Alors que le Sénégal rend hommage aux « tirailleurs sénégalais » dont certains d’entre eux furent massacrés il y a 80 ans à Thiaroye près de Dakar par les troupes coloniales françaises alors qu’ils réclamaient le paiement de leurs arriérés de solde pour leur participation à la libération de l’Europe en 1945, un ministre sénégalais membre de l’actuel gouvernement a affirmé à la télévision locale que « « Les tirailleurs sont des traîtres qui se sont battus contre leurs frères, dans leur pays, pour de l’argent » (rapporté par Le Monde du 26/12/2024) en faisant référence à l’engagement des « tirailleurs », qui n’étaient d’ailleurs pas que sénégalais, dans la répression des révoltes en Afrique.
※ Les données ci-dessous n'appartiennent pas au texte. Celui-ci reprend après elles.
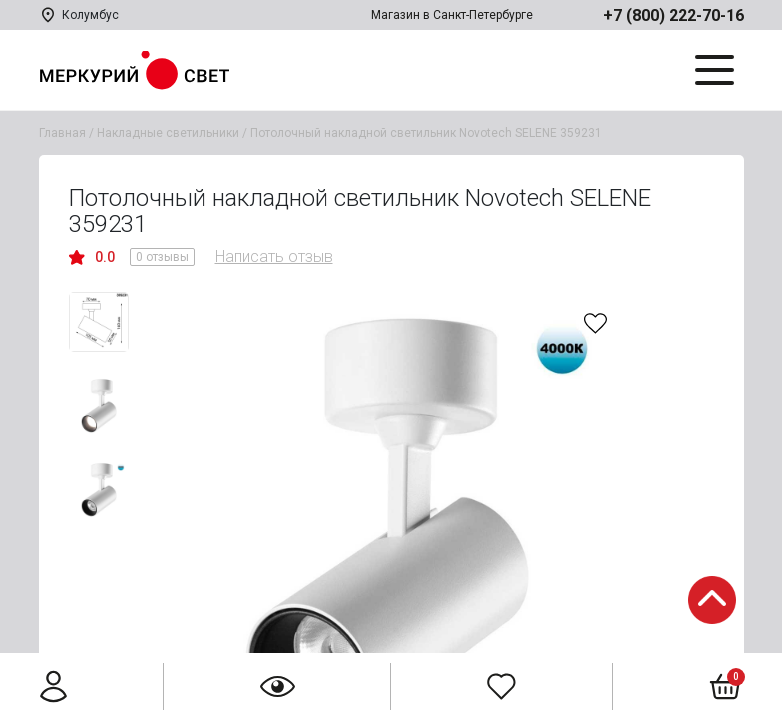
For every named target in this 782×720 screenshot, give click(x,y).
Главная (62, 133)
Cette déclaration a provoqué un peu d’émotion dans le pays, d’autant plus que le nouveau président Bassirou Diomaye Faye né en 1980, élu en cette année 2024, ne peut guère être accusé de vouloir faire perdurer la compromission avec l’ancienne puissance coloniale française à qui il vient de demander de se préparer à rapatrier ses troupes toujours présentes au Sénégal. Le gouvernement a dû contredire son ministre.
Cet incident est un classique du débat au sein des pays qui ont été occupés par d’autres. Les occupants ont forcément besoin de participations des occupés, à une échelle plus ou moins vaste, pour réussir leur besogne. Les occupants finissant généralement par s’en aller, plus ou moins piteusement, l’heure des règlements de compte est incontournable un jour ou l’autre. Ceux-ci sont plus ou moins violents, interviennent sur une période plus ou moins longue et la justice des pays libérés est plus ou moins présente dans le processus.
En France l’épuration sauvage débutée en 1944 contre les « collaborateurs » a vite été remplacée par des procès menés selon le droit. On estime à environ 10 000 le nombre d’exécutions extra-judiciaires juste après la fin de la guerre mais d’autres chiffres plus élevés ont aussi circulé. En Algérie la répression contre les Harkis, les troupes supplétives de l’armée coloniale française, après l’indépendance du pays en 1962 a été sauvage malgré les engagements des nouvelles autorités de n’en rien faire, il y aurait eu entre 50 et 150 000 morts. Au Vietnam après la guerre américaine et la réunification du Nord avec le Sud sous l’autorité du parti communiste, des camps de rééducation à régime très sévère ont été mis en place pour remettre les déviants dans le droit chemin. Les plus anciens se souviennent de la panique des populations du sud qui ont fait le siège des ambassades occidentales en 1975 pour être évacuées par hélicoptères depuis le toit de l’ambassade américaine vers des porte-avions stationnés au large. En Afghanistan après l’annonce du départ des troupes occidentales en 2021, un gigantesque pont aérien occidental a été mis en place avant la date fatidique pour évacuer du pays plus de 100 000 personnes en deux semaines, dont nombre d’Afghans « vulnérables ». Bien évidemment dans ce genre d’opérations d’évacuation d’urgence on évacue des gens honorables et d’autres… probablement beaucoup moins. Ceux qui n’ont pas pu partir et se sont compromis avec les troupes d’occupation ont eu des comptes à rendre avec le pouvoir religieux afghan qui a pris la suite.
Les « tirailleurs sénégalais » qui ont combattu avec les troupes coloniales françaises n’ont sans doute pas eu vraiment le choix, mais il y eut ceux qui se sont engagés et ceux qui ne se sont pas engagés. Nombre de pays mettent fin à ces drames via des lois d’amnistie, comme en France dès 1947. Mais le mieux est encore de ne pas envahir son voisin pour éviter les déboires post-occupation.
On n’ose imaginer ce qui se passera dans le Donbass lorsque la guerre en cours entre la Russie et l’Ukraine se terminera… L’Histoire risque fort de se répéter quel que soit le vainqueur.